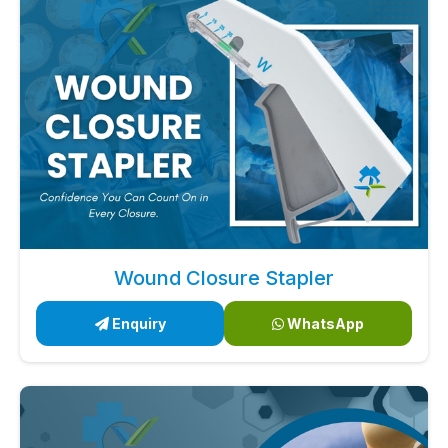
Wound Closure Stapler
Enquiry
WhatsApp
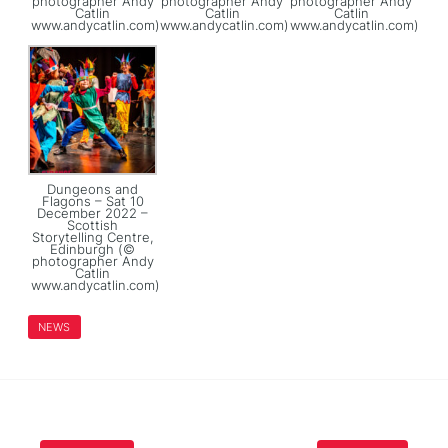
photographer Andy
photographer Andy
photographer Andy
Catlin
Catlin
Catlin
www.andycatlin.com)
www.andycatlin.com)
www.andycatlin.com)
Dungeons and
Flagons – Sat 10
December 2022 –
Scottish
Storytelling Centre,
Edinburgh (©
photographer Andy
Catlin
www.andycatlin.com)
NEWS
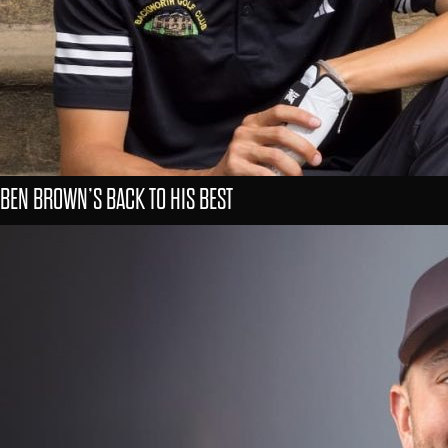
BEN BROWN’S BACK TO HIS BEST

#####

### [Directions for this task]
Each entry above should come back word for word, and no picture should come with it.

### [Task answer]
Wound Closure Stapler
Enquiry
WhatsApp
photographer Andy
photographer Andy
photographer Andy
Catlin
Catlin
Catlin
www.andycatlin.com)
www.andycatlin.com)
www.andycatlin.com)
Dungeons and
Flagons – Sat 10
December 2022 –
Scottish
Storytelling Centre,
Edinburgh (©
photographer Andy
Catlin
www.andycatlin.com)
NEWS
BEN BROWN’S BACK TO HIS BEST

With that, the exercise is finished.